Comment 4 Aravinda VK 2016-11-09 14:25:08 UTC
Operation not permitted are expected for rsync, rsync expects directory should be present before syncing files. Yet to find the reason for entry failure by entry_ops

[2016-11-09 10:09:24.794229] E [resource(/rhs/brick1/b14):1003:rsync] SSH: SYNC Error(Rsync): rsync: recv_generator: mkdir "/proc/9429/cwd/.gfid/00201812-179b-400e-a6f2-b332bf72c7de" failed: Operation not permitted (1)
[2016-11-09 10:09:24.794754] E [resource(/rhs/brick1/b14):1003:rsync] SSH: SYNC Error(Rsync): *** Skipping any contents from this failed directory ***
[2016-11-09 10:09:24.794974] E [resource(/rhs/brick1/b14):1003:rsync] SSH: SYNC Error(Rsync): rsync: recv_generator: mkdir "/proc/9429/cwd/.gfid/01c699d5-8955-4e7e-85ae-b8c2f6dcb9da" failed: Operation not permitted (1)
[2016-11-09 10:09:24.795208] E [resource(/rhs/brick1/b14):1003:rsync] SSH: SYNC Error(Rsync): *** Skipping any contents from this failed directory ***
[2016-11-09 10:09:24.795418] E [resource(/rhs/brick1/b14):1003:rsync] SSH: SYNC Error(Rsync): rsync: recv_generator: mkdir "/proc/9429/cwd/.gfid/01d22973-d93b-435b-9d25-f7ec2ebc262a" failed: Operation not permitted (1)
[2016-11-09 10:09:24.795630] E [resource(/rhs/brick1/b14):1003:rsync] SSH: SYNC Error(Rsync): *** Skipping any contents from this failed directory ***
[2016-11-09 10:09:24.795819] E [resource(/rhs/brick1/b14):1003:rsync] SSH: SYNC Error(Rsync): rsync: recv_generator: mkdir "/proc/9429/cwd/.gfid/022988cd-b59c-4200-85d1-010343ce23a7" failed: Operation not permitted (1)
[2016-11-09 10:09:24.796001] E [resource(/rhs/brick1/b14):1003:rsync] SSH: SYNC Error(Rsync): *** Skipping any contents from this failed directory ***
[2016-11-09 10:09:24.796231] E [resource(/rhs/brick1/b14):1003:rsync] SSH: SYNC Error(Rsync): rsync: recv_generator: mkdir "/proc/9429/cwd/.gfid/0234671b-0b85-48c4-bdd6-e2108805f631" failed: Operation not permitted (1)

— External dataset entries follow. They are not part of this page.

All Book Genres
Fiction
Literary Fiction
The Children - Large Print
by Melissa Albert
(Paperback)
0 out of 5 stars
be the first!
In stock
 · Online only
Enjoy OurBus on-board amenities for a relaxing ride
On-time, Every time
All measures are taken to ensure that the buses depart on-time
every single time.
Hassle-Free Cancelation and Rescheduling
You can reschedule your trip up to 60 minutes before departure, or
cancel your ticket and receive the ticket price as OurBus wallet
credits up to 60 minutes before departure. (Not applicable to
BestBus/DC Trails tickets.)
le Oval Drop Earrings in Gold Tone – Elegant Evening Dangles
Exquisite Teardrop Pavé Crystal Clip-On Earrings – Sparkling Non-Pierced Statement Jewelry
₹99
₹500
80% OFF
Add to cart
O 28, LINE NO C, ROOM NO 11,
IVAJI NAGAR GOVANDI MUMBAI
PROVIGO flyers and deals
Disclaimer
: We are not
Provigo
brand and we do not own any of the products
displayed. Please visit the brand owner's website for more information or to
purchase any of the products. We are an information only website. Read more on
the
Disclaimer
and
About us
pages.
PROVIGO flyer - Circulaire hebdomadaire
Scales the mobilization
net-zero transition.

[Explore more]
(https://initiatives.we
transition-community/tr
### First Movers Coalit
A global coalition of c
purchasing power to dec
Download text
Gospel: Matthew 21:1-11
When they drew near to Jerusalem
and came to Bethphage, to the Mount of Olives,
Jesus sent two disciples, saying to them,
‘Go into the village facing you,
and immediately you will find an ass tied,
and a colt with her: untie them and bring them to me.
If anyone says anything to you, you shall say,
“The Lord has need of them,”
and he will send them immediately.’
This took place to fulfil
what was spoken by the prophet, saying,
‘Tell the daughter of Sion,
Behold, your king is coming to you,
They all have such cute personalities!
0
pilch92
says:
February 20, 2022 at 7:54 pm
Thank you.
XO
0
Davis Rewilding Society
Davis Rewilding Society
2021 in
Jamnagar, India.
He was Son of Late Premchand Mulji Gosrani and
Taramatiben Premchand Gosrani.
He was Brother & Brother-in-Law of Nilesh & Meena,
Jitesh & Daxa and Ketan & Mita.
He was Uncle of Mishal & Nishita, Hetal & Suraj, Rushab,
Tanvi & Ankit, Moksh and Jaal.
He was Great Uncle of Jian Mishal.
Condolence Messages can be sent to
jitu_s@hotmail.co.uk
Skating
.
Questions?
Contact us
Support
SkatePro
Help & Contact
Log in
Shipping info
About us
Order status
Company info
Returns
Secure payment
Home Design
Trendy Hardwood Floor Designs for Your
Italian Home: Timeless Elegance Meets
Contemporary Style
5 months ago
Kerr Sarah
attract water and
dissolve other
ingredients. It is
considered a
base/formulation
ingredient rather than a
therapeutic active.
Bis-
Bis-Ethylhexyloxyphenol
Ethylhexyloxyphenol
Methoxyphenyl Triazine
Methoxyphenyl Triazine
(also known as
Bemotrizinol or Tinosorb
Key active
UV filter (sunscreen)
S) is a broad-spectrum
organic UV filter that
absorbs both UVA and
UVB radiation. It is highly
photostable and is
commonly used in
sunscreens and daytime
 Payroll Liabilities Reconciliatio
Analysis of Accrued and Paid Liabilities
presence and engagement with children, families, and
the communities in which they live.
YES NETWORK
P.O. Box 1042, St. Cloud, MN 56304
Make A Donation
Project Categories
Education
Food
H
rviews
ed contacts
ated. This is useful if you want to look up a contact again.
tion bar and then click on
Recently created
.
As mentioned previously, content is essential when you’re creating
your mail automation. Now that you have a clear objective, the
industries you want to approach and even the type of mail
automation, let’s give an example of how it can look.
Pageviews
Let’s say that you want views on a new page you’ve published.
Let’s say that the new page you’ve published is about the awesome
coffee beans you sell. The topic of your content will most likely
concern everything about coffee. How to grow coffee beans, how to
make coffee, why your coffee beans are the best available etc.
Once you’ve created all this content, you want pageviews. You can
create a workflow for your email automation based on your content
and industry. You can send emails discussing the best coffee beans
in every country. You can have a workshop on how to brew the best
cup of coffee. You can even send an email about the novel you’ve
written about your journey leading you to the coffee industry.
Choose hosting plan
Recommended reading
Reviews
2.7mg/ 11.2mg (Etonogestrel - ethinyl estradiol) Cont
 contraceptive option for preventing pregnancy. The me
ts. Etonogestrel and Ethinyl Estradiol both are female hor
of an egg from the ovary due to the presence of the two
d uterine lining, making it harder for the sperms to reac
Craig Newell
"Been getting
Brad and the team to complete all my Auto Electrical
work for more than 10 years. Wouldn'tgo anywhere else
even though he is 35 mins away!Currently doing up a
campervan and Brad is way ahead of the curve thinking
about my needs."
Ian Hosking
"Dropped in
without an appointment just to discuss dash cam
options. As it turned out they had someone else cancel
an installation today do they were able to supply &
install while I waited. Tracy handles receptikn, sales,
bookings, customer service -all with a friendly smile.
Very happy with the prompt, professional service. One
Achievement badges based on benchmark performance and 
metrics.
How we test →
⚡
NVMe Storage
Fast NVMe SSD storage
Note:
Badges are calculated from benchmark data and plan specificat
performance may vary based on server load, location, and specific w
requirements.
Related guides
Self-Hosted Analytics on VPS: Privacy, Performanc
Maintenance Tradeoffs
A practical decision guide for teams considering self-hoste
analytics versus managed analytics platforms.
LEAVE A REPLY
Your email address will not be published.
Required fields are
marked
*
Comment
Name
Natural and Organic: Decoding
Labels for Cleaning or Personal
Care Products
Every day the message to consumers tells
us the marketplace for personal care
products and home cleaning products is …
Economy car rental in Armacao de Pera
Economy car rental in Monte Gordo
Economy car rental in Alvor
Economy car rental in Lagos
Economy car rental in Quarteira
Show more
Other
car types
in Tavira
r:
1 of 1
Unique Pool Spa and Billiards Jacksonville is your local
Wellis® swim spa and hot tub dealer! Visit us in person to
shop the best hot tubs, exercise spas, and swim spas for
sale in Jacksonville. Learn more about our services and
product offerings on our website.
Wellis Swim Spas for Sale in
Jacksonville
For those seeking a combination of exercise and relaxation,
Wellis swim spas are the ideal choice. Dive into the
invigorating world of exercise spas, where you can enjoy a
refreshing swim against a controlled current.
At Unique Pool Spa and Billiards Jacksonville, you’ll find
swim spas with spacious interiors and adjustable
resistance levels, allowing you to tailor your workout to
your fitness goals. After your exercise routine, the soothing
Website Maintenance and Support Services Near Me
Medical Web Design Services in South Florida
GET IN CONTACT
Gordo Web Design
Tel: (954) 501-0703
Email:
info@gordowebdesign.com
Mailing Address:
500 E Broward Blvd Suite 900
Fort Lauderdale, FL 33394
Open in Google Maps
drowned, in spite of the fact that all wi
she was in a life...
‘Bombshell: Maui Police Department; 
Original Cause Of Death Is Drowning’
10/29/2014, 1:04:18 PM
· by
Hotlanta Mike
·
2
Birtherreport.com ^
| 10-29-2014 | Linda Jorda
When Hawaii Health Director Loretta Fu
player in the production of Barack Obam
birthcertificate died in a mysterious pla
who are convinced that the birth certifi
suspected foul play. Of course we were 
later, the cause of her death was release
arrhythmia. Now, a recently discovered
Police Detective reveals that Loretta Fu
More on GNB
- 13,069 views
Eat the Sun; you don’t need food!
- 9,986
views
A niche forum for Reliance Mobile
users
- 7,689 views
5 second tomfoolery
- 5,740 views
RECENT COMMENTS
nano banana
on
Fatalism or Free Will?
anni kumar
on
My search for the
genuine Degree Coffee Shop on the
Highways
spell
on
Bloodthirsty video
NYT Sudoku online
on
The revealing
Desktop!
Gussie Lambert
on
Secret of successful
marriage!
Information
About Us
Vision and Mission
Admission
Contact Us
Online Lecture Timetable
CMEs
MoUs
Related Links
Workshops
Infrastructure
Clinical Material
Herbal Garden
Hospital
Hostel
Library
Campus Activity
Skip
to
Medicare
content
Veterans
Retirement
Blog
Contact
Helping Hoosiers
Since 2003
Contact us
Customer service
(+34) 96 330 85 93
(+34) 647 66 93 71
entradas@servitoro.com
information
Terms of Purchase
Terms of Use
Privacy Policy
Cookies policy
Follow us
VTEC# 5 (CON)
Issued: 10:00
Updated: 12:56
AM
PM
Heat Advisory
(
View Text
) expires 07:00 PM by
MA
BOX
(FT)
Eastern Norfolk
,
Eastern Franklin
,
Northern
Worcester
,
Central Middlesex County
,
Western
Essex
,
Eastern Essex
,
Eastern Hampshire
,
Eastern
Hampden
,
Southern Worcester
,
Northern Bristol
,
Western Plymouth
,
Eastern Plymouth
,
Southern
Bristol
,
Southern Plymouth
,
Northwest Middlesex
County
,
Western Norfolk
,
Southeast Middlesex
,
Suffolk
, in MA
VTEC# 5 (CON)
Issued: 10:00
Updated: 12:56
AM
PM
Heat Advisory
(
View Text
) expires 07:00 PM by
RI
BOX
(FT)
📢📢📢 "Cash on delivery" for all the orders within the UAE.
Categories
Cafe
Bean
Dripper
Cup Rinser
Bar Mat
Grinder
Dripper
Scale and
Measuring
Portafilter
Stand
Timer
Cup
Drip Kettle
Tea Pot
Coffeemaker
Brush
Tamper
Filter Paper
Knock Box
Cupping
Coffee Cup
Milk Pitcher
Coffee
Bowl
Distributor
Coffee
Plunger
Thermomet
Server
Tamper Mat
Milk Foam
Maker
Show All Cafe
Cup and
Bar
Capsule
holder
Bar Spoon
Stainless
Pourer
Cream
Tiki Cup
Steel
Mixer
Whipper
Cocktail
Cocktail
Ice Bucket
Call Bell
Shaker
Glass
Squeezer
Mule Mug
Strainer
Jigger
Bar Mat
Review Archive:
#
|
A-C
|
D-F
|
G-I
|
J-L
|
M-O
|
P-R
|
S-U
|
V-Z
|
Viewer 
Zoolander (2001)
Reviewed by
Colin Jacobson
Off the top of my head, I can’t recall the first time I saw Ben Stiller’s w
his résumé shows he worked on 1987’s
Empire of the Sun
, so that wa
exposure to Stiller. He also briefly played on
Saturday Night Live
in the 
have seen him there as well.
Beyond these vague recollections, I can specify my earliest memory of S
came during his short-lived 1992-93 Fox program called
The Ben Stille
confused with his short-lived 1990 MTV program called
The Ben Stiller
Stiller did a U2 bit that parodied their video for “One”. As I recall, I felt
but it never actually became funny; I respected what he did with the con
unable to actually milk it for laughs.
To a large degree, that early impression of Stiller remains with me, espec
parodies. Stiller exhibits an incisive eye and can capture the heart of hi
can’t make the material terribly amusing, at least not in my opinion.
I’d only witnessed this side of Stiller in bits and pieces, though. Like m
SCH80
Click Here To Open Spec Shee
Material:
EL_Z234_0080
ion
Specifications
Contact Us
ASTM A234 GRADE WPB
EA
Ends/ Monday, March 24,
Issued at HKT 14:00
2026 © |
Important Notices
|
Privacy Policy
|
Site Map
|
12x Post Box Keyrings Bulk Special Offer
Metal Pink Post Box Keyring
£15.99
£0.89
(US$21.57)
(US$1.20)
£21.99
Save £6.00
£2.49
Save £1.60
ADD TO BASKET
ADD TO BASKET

Comment 5 Rahul Hinduja 2016-11-11 07:25:02 UTC
Logs mentioned in comment 4 are for different issue(May be related but perceived difference) where crawl is moved to Changelog after restarting the geo-rep. But it still misses the data. (log: 2016-11-09)

Original issue was Hybrid crawls being stuck (log: 2016-11-07)

Comment 17 Amar Tumballi 2018-10-11 10:10:19 UTC
Not worked on this in last 2 years! and not planning to pick up in any immediate releases! 

RCA available, and agreed long back that it is not an issue, and documented the Known Issue!

Please reopen the bug if found important for any release!